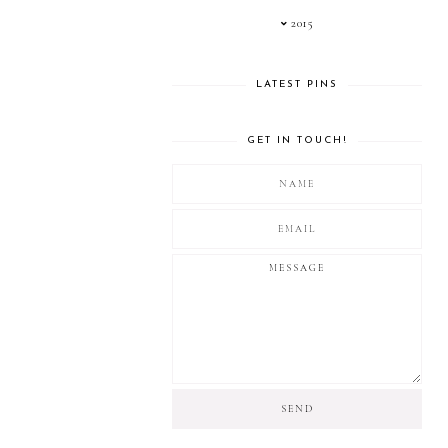
2015
LATEST PINS
GET IN TOUCH!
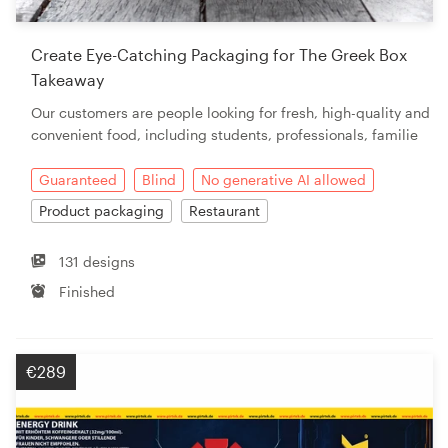
Create Eye-Catching Packaging for The Greek Box
Takeaway
Our customers are people looking for fresh, high-quality and
convenient food, including students, professionals, familie
Guaranteed
Blind
No generative AI allowed
Product packaging
Restaurant
131 designs
Finished
€289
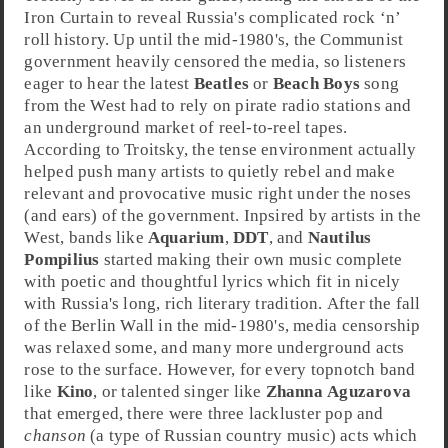
Iron Curtain
to reveal Russia's complicated
rock ‘n’
roll
history. Up until the mid-1980's, the Communist
government heavily censored the media, so listeners
eager to hear the latest
Beatles
or
Beach Boys
song
from the West had to rely on pirate radio stations and
an underground market of reel-to-reel tapes.
According to Troitsky, the tense environment actually
helped push many artists to quietly rebel and make
relevant and provocative music right under the noses
(and ears) of the government. Inpsired by artists in the
West, bands like
Aquarium
,
DDT
, and
Nautilus
Pompilius
started making their own music complete
with poetic and thoughtful lyrics which fit in nicely
with Russia's long, rich literary tradition. After the fall
of the
Berlin Wall
in the mid-
1980
's, media censorship
was relaxed some, and many more underground acts
rose to the surface. However, for every topnotch band
like
Kino
, or talented singer like
Zhanna Aguzarova
that emerged, there were three lackluster pop and
chanson
(a type of Russian country music) acts which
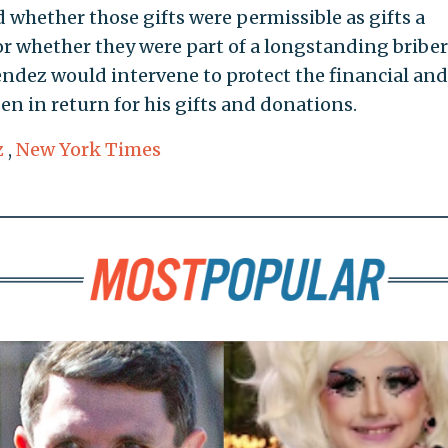
d whether those gifts were permissible as gifts a
 or whether they were part of a longstanding bribe
dez would intervene to protect the financial and
en in return for his gifts and donations.
z
,
New York Times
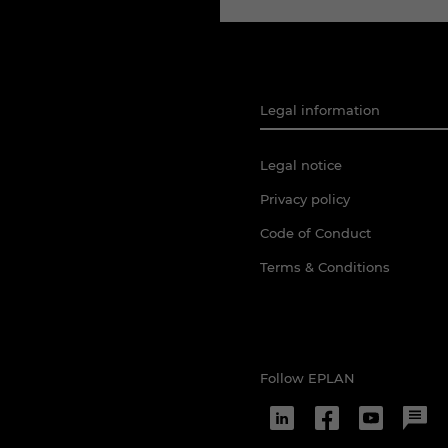
Legal information
Legal notice
Privacy policy
Code of Conduct
Terms & Conditions
Follow EPLAN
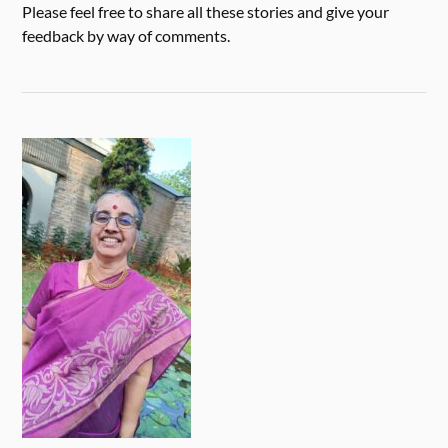
Please feel free to share all these stories and give your
feedback by way of comments.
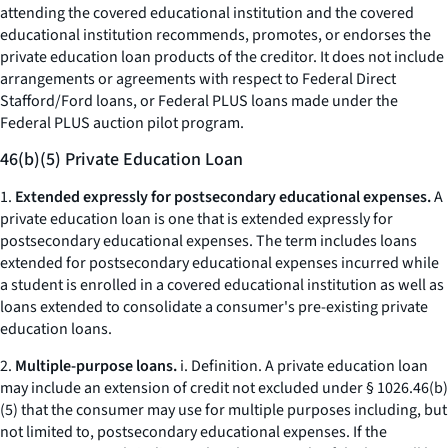
attending the covered educational institution and the covered
educational institution recommends, promotes, or endorses the
private education loan products of the creditor. It does not include
arrangements or agreements with respect to Federal Direct
Stafford/Ford loans, or Federal PLUS loans made under the
Federal PLUS auction pilot program.
46(b)(5) Private Education Loan
1.
Extended expressly for postsecondary educational expenses.
A
private education loan is one that is extended expressly for
postsecondary educational expenses. The term includes loans
extended for postsecondary educational expenses incurred while
a student is enrolled in a covered educational institution as well as
loans extended to consolidate a consumer's pre-existing private
education loans.
2.
Multiple-purpose loans.
i.
Definition.
A private education loan
may include an extension of credit not excluded under § 1026.46(b)
(5) that the consumer may use for multiple purposes including, but
not limited to, postsecondary educational expenses. If the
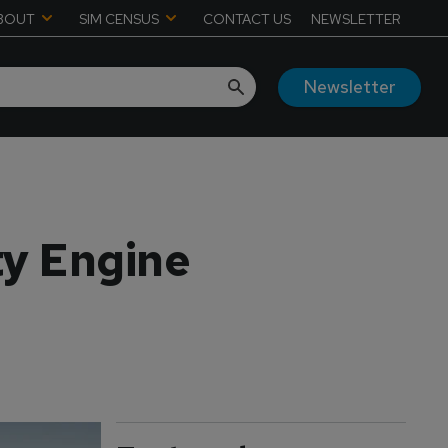
BOUT
SIM CENSUS
CONTACT US
NEWSLETTER
Newsletter
ty Engine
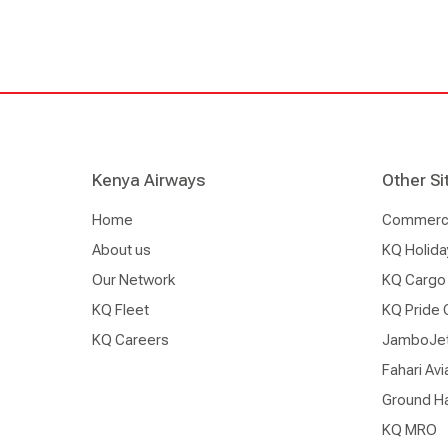
Kenya Airways
Other Si
Home
Commercia
About us
KQ Holida
Our Network
KQ Cargo
KQ Fleet
KQ Pride 
KQ Careers
JamboJe
Fahari Avi
Ground Ha
KQ MRO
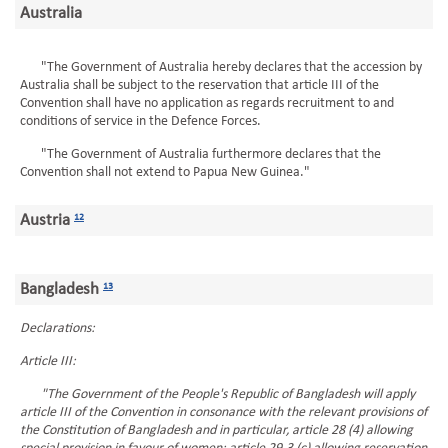
Australia
"The Government of Australia hereby declares that the accession by
Australia shall be subject to the reservation that article III of the
Convention shall have no application as regards recruitment to and
conditions of service in the Defence Forces.
"The Government of Australia furthermore declares that the
Convention shall not extend to Papua New Guinea."
Austria
12
Bangladesh
13
Declarations:
Article III:
"The Government of the People's Republic of Bangladesh will apply
article III of the Convention in consonance with the relevant provisions of
the Constitution of Bangladesh and in particular, article 28 (4) allowing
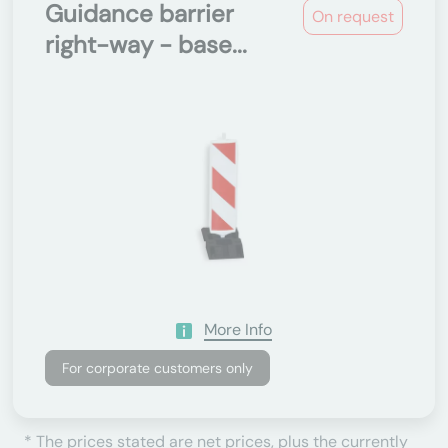
Guidance barrier
On request
right-way - base...
More Info
For corporate customers only
* The prices stated are net prices, plus the currently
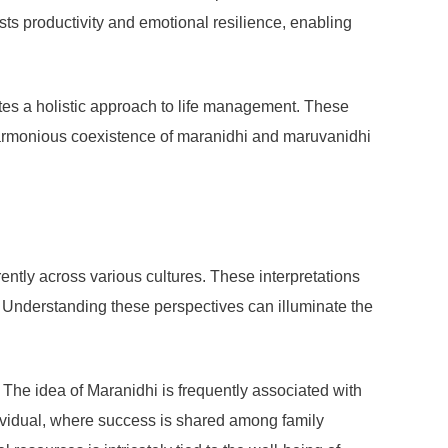
sts productivity and emotional resilience, enabling
eates a holistic approach to life management. These
 a harmonious coexistence of maranidhi and maruvanidhi
tly across various cultures. These interpretations
on. Understanding these perspectives can illuminate the
 The idea of Maranidhi is frequently associated with
dividual, where success is shared among family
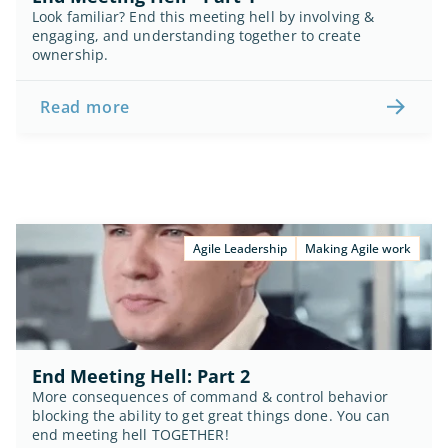
Look familiar? End this meeting hell by involving & 
engaging, and understanding together to create 
ownership.
Read more
Agile Leadership
Making Agile work
End Meeting Hell: Part 2
More consequences of command & control behavior 
blocking the ability to get great things done. You can 
end meeting hell TOGETHER!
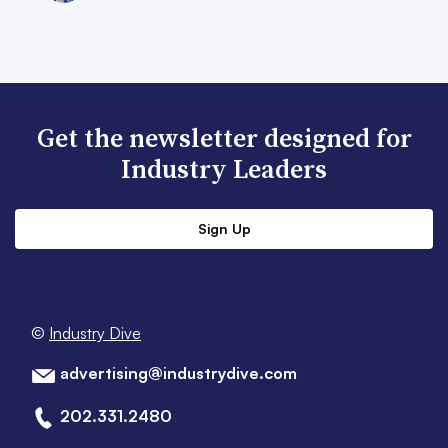
Get the newsletter designed for
Industry Leaders
Sign Up
©
Industry Dive
advertising@industrydive.com
202.331.2480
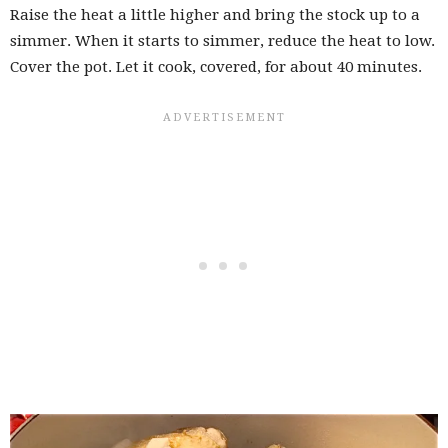
Raise the heat a little higher and bring the stock up to a
simmer. When it starts to simmer, reduce the heat to low.
Cover the pot. Let it cook, covered, for about 40 minutes.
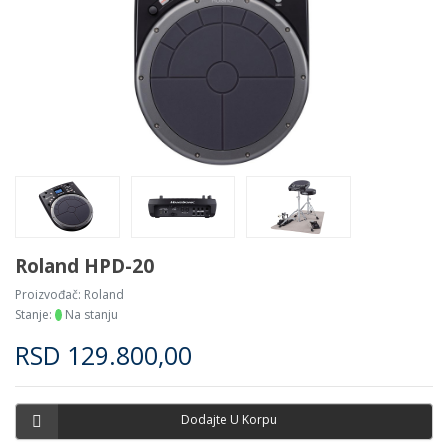
Roland HPD-20
Proizvođač:
Roland
Stanje:
Na stanju
RSD
129.800,00
Dodajte U Korpu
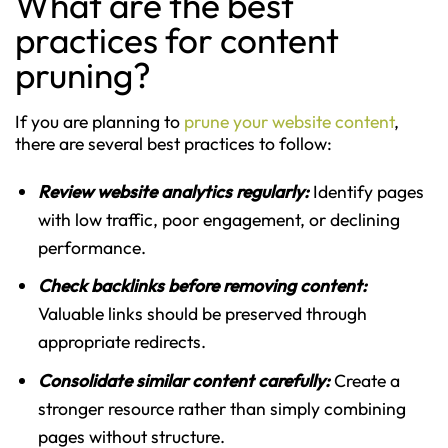
What are the best
practices for content
pruning?
If you are planning to
prune your website content
,
there are several best practices to follow:
Review website analytics regularly:
Identify pages
with low traffic, poor engagement, or declining
performance.
Check backlinks before removing content:
Valuable links should be preserved through
appropriate redirects.
Consolidate similar content carefully:
Create a
stronger resource rather than simply combining
pages without structure.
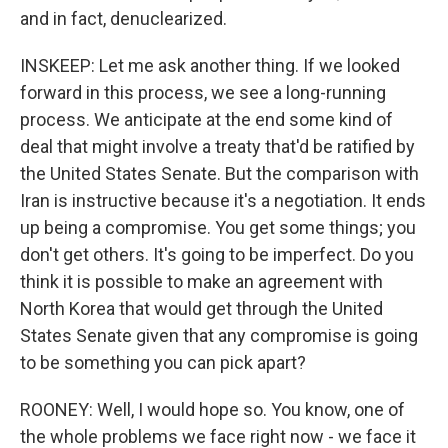
and in fact, denuclearized.
INSKEEP: Let me ask another thing. If we looked
forward in this process, we see a long-running
process. We anticipate at the end some kind of
deal that might involve a treaty that'd be ratified by
the United States Senate. But the comparison with
Iran is instructive because it's a negotiation. It ends
up being a compromise. You get some things; you
don't get others. It's going to be imperfect. Do you
think it is possible to make an agreement with
North Korea that would get through the United
States Senate given that any compromise is going
to be something you can pick apart?
ROONEY: Well, I would hope so. You know, one of
the whole problems we face right now - we face it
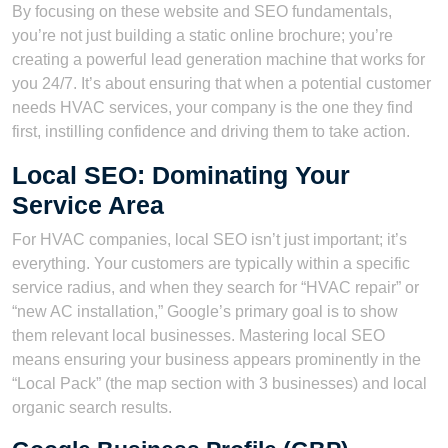
By focusing on these website and SEO fundamentals,
you’re not just building a static online brochure; you’re
creating a powerful lead generation machine that works for
you 24/7. It’s about ensuring that when a potential customer
needs HVAC services, your company is the one they find
first, instilling confidence and driving them to take action.
Local SEO: Dominating Your
Service Area
For HVAC companies, local SEO isn’t just important; it’s
everything. Your customers are typically within a specific
service radius, and when they search for “HVAC repair” or
“new AC installation,” Google’s primary goal is to show
them relevant local businesses. Mastering local SEO
means ensuring your business appears prominently in the
“Local Pack” (the map section with 3 businesses) and local
organic search results.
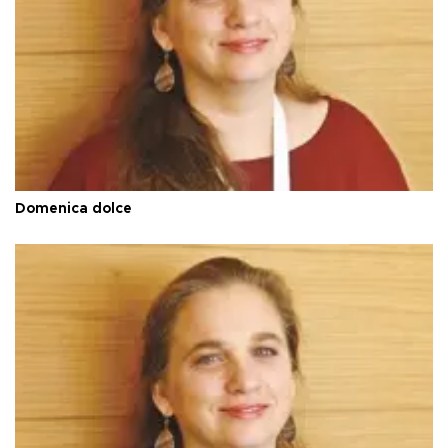
Domenica dolce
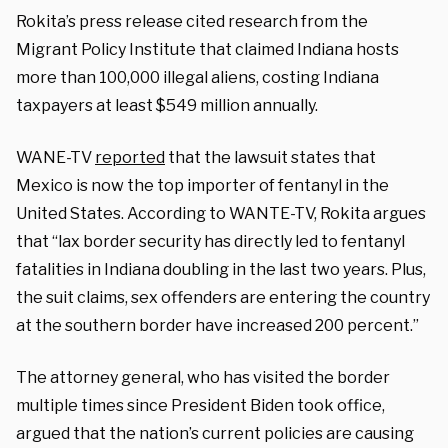
Rokita’s press release cited research from the
Migrant Policy Institute that claimed Indiana hosts
more than 100,000 illegal aliens, costing Indiana
taxpayers at least $549 million annually.
WANE-TV
reported
that the lawsuit states that
Mexico is now the top importer of fentanyl in the
United States. According to WANTE-TV, Rokita argues
that “lax border security has directly led to fentanyl
fatalities in Indiana doubling in the last two years. Plus,
the suit claims, sex offenders are entering the country
at the southern border have increased 200 percent.”
The attorney general, who has visited the border
multiple times since President Biden took office,
argued that the nation’s current policies are causing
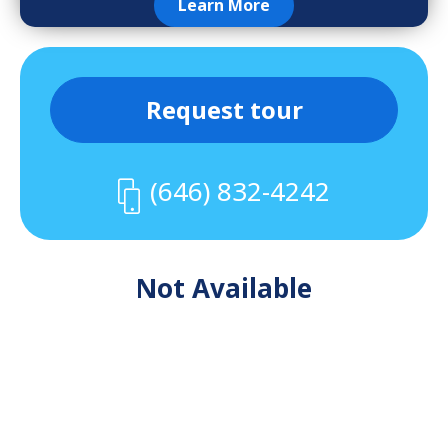
Learn More
Request tour
(646) 832-4242
Not Available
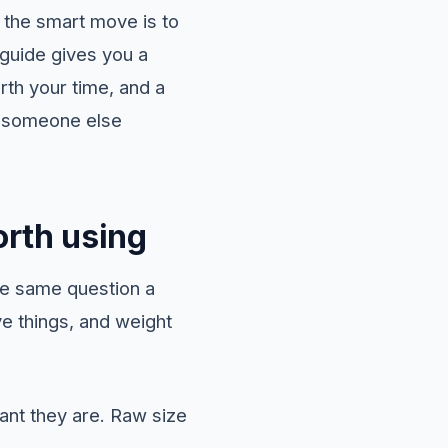
d the smart move is to
 guide gives you a
rth your time, and a
ng someone else
rth using
he same question a
ve things, and weight
nt they are. Raw size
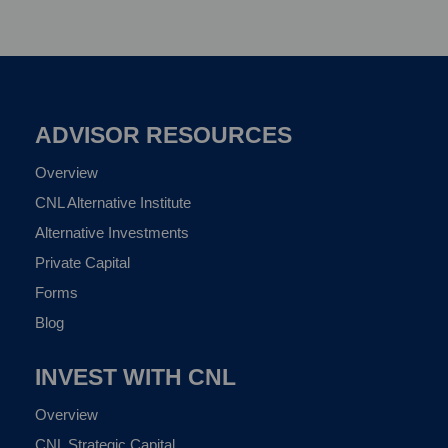
ADVISOR RESOURCES
Overview
CNL Alternative Institute
Alternative Investments
Private Capital
Forms
Blog
INVEST WITH CNL
Overview
CNL Strategic Capital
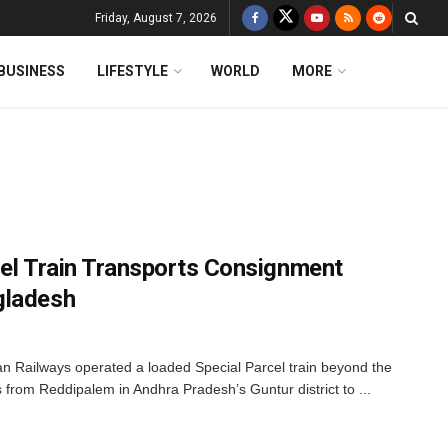
Friday, August 7, 2026
BUSINESS
LIFESTYLE
WORLD
MORE
rcel Train Transports Consignment
gladesh
dian Railways operated a loaded Special Parcel train beyond the
s from Reddipalem in Andhra Pradesh’s Guntur district to ...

Your goal: Write out only those lines that fall between the one containing "rcel Train Transports Consignment" and the end of the entries, the first and last included, exactly as they read.

Reply:
rcel Train Transports Consignment
gladesh
dian Railways operated a loaded Special Parcel train beyond the
s from Reddipalem in Andhra Pradesh’s Guntur district to ...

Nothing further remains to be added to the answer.